All this demonstrates one important point: folks thinking in linear and hierarchical models can still help themselves to the terminology and the rhetoric of chaoplexity. The measure of your insight into chaoplexity (especially the adaptive complex systems I’ll be talking about in the next post), is not how many times you can say “nonlinear” in a sentence.

Antoine Bousquet’s The Scientific Way of Warfare, which I just reviewed (probably appearing Septemberish in Vector), relates how the contemporary US defence doctrine of Nework-Centric Warfare is appropriating the terminology and rhetoric of chaoplexity, without straying too far from traditional linear, hierarchical models of organisation.

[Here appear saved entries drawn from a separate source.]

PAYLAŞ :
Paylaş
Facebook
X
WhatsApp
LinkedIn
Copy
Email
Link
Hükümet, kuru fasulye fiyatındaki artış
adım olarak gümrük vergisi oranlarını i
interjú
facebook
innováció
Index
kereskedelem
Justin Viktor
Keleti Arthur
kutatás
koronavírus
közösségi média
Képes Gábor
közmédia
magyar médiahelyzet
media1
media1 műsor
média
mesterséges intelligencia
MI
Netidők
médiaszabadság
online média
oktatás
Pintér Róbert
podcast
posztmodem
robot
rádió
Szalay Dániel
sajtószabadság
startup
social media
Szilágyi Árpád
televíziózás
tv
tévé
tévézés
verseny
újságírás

Rousseau, The Social Contract:
“The man who dares to undertake the establishment of a people has to feel himself capable of changing, so to speak, the nature of man; of transforming each individual, who in himself is a perfect, isolated whole, into a part of a larger whole from which the individual, as it were, receives his life and being; of altering man’s constitution in order to strengthen it; of substituting a morally dependent existence for the physically independent existence that we have all received from nature. In a word, he must deprive man of his own strength so as to give him strength from outside, which he cannot use without the help of others.” (76)
When Jon Courtenay Grimwood tells of the founding of a republic, and when its founding and survival seems to depend on ensemble of chaoplexic concepts, the presence of chaoplexity gaffes at the levels of stylistic control, characterisation and narrative (the "chaoplexic lawgiver" figure of Passion di Orchi), diminish our confidence in his foundational myth. This storyteller, we begin to think, does not feel chaoplexity in his bones.

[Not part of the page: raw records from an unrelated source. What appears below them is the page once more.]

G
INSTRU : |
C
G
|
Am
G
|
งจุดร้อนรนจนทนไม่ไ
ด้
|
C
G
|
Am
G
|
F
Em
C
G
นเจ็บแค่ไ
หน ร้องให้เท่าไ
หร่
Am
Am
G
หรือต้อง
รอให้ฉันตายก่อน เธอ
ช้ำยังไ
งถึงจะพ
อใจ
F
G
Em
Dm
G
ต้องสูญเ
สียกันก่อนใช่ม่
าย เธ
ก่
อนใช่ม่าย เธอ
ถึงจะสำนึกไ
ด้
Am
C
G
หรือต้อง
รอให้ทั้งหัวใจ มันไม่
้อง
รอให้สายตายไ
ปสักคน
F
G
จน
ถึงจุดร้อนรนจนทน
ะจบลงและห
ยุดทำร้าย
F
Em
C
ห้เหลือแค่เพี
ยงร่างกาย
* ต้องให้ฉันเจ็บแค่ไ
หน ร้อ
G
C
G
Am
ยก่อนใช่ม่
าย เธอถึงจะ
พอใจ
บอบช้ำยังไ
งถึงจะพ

But he could still be right.

T.B.C.!!!

Note 1: The vague and loose terms are preferable anyway, because I’m really talking in these posts about how the concepts of chaotics have advanced outside their core mathematical applications; especially into literature and very especially into utopian science fiction. No super-advanced grasp of chaotics is thus required, and in fact I haven’t got one either! But a very brief primer or reminder on chaos may be helpful.

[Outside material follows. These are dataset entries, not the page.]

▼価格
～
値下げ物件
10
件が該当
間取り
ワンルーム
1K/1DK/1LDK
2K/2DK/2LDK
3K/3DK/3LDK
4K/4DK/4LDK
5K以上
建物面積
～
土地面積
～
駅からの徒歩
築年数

In a linear system (for example, x = a + b(y)), there is proportionality between cause and effect. Whenever x is increased by 1 unit, y is increased by b units. Most systems in nature are nonlinear: the weather, animal populations, doop de doop. Such systems cannot be predicted over the long-term; because effects are not proportional to causes, minute details may blossom colossal consequences (you know, the “butterfly effect” ). One possible behaviour of nonlinear systems is chaos. Chaos is a behaviour which appears random (“stochastic”) but isn’t. In fact, chaos is completely deterministic and can be generated by very simple rules. The motion of a pendulum conforms to linear modelling, but the motion of a double-jointed pendulum is chaotic. Chaos just can’t be predicted or controlled using those rules. So even in the short-term, chaotic systems must be understood holistically or not at all. End of primer/reminder!!!